Database systems increasingly rely upon parallelism to achieve high performance and large capacity. Rather than relying upon a single monolithic processor, parallel systems exploit fast and inexpensive microprocessors to achieve high cost effectiveness and improved performance. The popular shared-memory architecture of symmetric multiprocessors is relatively easy to parallelize, but cannot scale to hundreds or thousands of nodes, due to contention for the shared memory by those nodes. Shared-nothing parallel systems, on the other hand, interconnect independent processors via high-speed networks. Each processor stores a portion of the database locally on its disk. These systems can scale up to hundreds or even thousands of nodes, and are the architecture of choice for today's data warehouses that typically range from tens of terabytes to over one hundred (100) terabytes of online storage. High throughput and response times can be achieved not only from inter-transaction parallelism, but also from intra-transaction parallelism for complex queries.
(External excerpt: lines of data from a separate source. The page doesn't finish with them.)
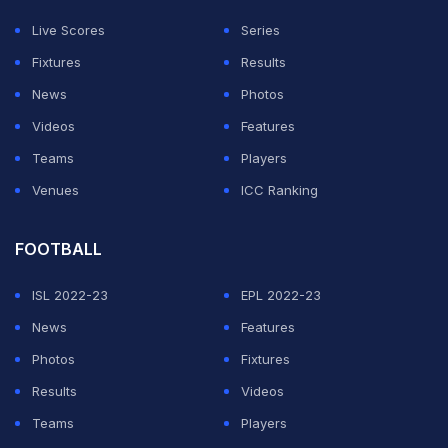
chances than them, we did everything we needed to
Live Scores
Series
do. The only thing that wasn't perfect was conceding
Fixtures
Results
from a set-piece."
News
Photos
Villa, though, could also have won it in stoppage time
Videos
Features
as Morgan Rogers and Donyell Malen went close.
Teams
Players
Venues
ICC Ranking
ADVERTISEMENT
FOOTBALL
ISL 2022-23
EPL 2022-23
News
Features
Photos
Fixtures
Results
Videos
Teams
Players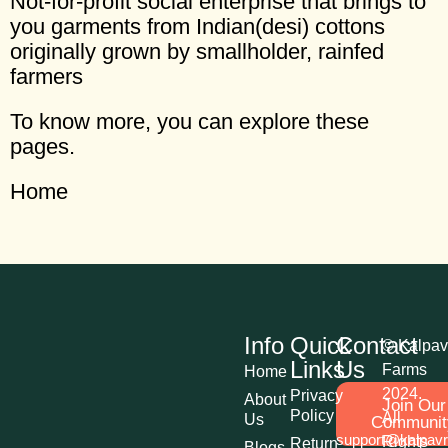
Not-for-profit social enterprise that brings to
you garments from Indian(desi) cottons
originally grown by smallholder, rainfed
farmers
To know more, you can explore these
pages.
Home
Info
Quick
Contact
© Kalpav
Links
Us
Farms
Home
2024.
Privacy
About
Join Our
Policy
All
Us
Communit
support@kalpav
Rights
Return
Blogs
Because data is partitioned among the nodes in a shared-nothing system, and is relatively expensive to transfer between nodes, selection of the best way to partition the data becomes a critical physical database design problem. A suboptimal partitioning of the data can seriously degrade performance, particularly of complex, multi-join “business intelligence” queries common in today's data warehouses. Selecting the best way to store the data is complex, since each table can be partitioned in many different ways to benefit different queries, or even to benefit different join orders within the same query. This puts a heavy burden on database administrators, who have to make many trade-offs when trying to decide how to partition the data, based upon a wide variety of complex queries in a workload whose requirements may conflict.
Previous efforts have chosen partitions heuristically or have created a performance model separate from the optimizer. Heuristic rules unfortunately cannot take into consideration the many inter-dependent aspects of query performance that modern query optimizers do.
Accordingly, the present invention recognizes a need for a tool that can be used to automate the process of partition selection.